The first big division of types comes, of course, in whether we write fiction or non-fiction. Non fiction ranges from blogs like this and letters to the editor ("opinion pieces?") to complex college texts and dissertations, to picture books about battlefields or butterflies, plus cookbooks and repair manuals, how-to books on health issues, articles and essays. (Though I know from experience that essays are often fiction-enhanced.)  Non fiction offers a huge variety of choices appealing to a jillion interests and needs. And the authors? As varied as those choices of course.

As to fiction--whooo. What do YOU like to read? Perhaps, since you are reading this on Make Mine Mystery, you are a mystery reader, but even in one category there is a mind-whirling variety from horror, blood and gore to gentle cozies. Me? I wonder what kind of mind produces horror stories.  Those writers seem like ordinary people. But . . . . I regret that I have never known a horror writer well enough to see what makes that person tick when it comes to words on a page or screen.

Romance--porn to sedate stories found in religious bookstores. Westerns--all over the fiction world: cowboys (and girls but, oh, she's usually the ranch owner), rodeo riders, bandits, outlaws, sheriffs and marshals, (good and bad), horses (that's consistent at least).

Then there's science fiction--and more, more, more.

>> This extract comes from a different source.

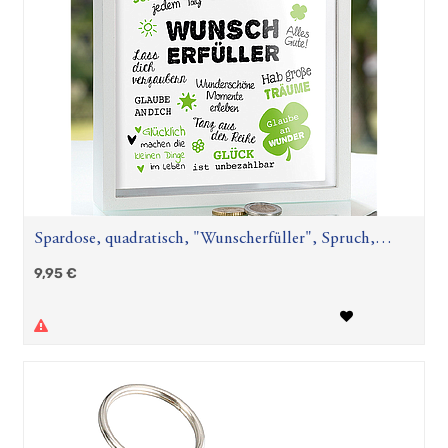
Spardose, quadratisch, "Wunscherfüller", Spruch,
MDF, weiß, L. 4,4 cm, B. 17,2 cm, H. 17 cm
9,95
€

Ah, well. The other thing I have learned is that writers' backgrounds vary as widely as their types of writing. For example, I write relatively cozy mystery fiction now, but I began as an essayist and article writer as well as a news reporter. (And, in truth, much news reporting is touched with fiction if only in the choice of stories covered and the manner in which they are told.) But, non-typically I think I had no interest in writing for paid publication until, as a senior adult, I discovered the Arkansas Ozarks. Being there interested me so much that, every day I woke up with a story to tell. At first it was all non-fiction, but then I began writing fiction set in real Ozarks locations.

Over and over I have heard writers talk about an interest in writing beginning something like this: "I wrote my first story when I was six, and . . . .  I also hear them say, over and over, "I create the locations for my fiction so I can put every activity in the type of place where I want it to occur. That way I have no problems with people saying 'Oh, that river isn't in XXXXX town.' "

And here I am, beginning fiction writing later in life, and choosing to set stories in real locations, all of them popular with tourists and Arkansans and described accurately down to the last doorknob and wildflower. (Want a visit to Arkansas's Buffalo National River, or the War Eagle Mill with its yearly craft fairs?  Read A River to Die For or A Fair to Die For. ) Yes, real locations take quite a bit of on-site research but I said that my chosen locations are popular with tourists and Arkansans. And, with my husband and me!

So--what's your personal story as a writer or reader?  All your stories are unique. Now, isn't that interesting?